The Environment: Landfill will stop completely because the Eastern Europeans (already in place) will use what we throw away instead of Westerners taking what they could fix or re-use for granted while ordering the next upgraded model online. Ebay will discontinue business to stop pathological lying and false representation by sellers and smug tightarse buyers who never stand their round in pubs.
All cash machines/pay and display etc will be made into Superships for prisons as mentioned in Section One. As for jewellery and perfume - they just don’t work anymore. Blokes like women with natural beauty not fucking extras from Babylon Five that look like they've been out in a gale while hit in the mouth with a meat-axe and smell like an Avon lady found dead in an acid bath.
Talking of saving energy and bathing: Bathing is fun, especially if you can afford Vosene family shampoo. Energy can be saved by bathing in a tin tub on a Sunday night before John Craven and butter and crumpets by the fire …. only after the kids and the wife of course.
Technology: Feck that. All mobile phones will be incinerated to power the National grid. Old red phone boxes will be resurrected for people who save up their florins to make very important calls on a Friday night, between seven and eight pm, rain or shine. A red phone box (children are you listening?) is where you have to stand up in a place that smells of stale tobacco and piss just to say ‘I Love You’ before the pips go.
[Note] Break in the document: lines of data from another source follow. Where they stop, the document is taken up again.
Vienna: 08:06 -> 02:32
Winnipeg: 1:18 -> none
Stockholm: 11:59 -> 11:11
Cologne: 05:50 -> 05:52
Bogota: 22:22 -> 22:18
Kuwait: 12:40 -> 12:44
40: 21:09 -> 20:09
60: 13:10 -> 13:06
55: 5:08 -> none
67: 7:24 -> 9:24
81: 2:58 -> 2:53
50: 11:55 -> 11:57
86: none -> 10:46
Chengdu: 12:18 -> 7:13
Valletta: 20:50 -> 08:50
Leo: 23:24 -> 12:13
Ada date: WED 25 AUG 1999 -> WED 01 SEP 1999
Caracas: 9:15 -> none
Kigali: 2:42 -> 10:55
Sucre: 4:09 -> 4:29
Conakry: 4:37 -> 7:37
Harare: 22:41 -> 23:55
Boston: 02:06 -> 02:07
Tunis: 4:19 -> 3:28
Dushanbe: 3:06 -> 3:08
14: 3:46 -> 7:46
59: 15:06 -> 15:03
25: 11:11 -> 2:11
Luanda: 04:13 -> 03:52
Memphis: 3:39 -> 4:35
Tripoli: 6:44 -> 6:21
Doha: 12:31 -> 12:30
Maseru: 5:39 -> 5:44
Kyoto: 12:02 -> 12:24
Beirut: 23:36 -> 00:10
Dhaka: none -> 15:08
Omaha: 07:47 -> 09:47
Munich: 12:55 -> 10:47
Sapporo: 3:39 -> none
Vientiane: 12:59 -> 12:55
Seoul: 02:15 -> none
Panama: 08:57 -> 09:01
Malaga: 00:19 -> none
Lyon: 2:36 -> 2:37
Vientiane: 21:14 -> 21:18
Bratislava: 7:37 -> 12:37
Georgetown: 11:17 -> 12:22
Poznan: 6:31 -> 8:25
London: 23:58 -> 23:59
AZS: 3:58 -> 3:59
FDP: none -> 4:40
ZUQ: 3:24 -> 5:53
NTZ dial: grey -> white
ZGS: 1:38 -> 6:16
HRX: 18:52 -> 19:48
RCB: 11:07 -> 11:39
If you have some change left you are at liberty to buy a bag of chips on the way home.
Laptops, as I said in the previous section, will be allowed, but any social networking removed. Who needs to meet people who have nothing better to do than display their dirty laundry and pester folk. Sad bastards if you ask me. You have a scrapbook and a photo album… like it or lump it. If you want to brag about how many friends you’ve got, do so by all means, but only when somebody tries to hit you with a sock of marbles. (probably another pissed off lottery winner. Please read on).
Public transport: Public transport will be available for thruppence to go anywhere, including Bangor. Trains will be fuelled by more horseshit, as will buses, encouraging better hygiene amongst passengers who will blame the smell on the person opposite.
Pushbikes will be available to anybody who tries to avoid them. Mobility wheelchairs will be sold only to infirm elderly people and not fat twats too lazy to walk to the Spar to get a lottery ticket.
Lottery winners will be paid in marbles, as money will no longer be. Marbles can be swapped for anything and make great entertainment for all the family.
Defence: All war will stop.. do you hear me? Soldiers who insist on wanting to go to war won’t be able to. Their camouflage trousers will be confiscated and hidden in the woods unseen, because they are camouflaged. So they don’t try to use a M16 it will have cork in the barrel. Instead, soldiers will be employed to run the emergency services, as the present system only seems to encourage hoaxers.
Health: As with prisoners in Section One, people who bring swine flu into the country or any other diseases once again (and don’t feel sorry for them) will be put on big feck-off hospital ships and left in the Antarctic, this time to try and get better. Germs don’t like the cold and even if you had vague flu-like symptoms and diaorrhea you would probably be too cold to give two shits.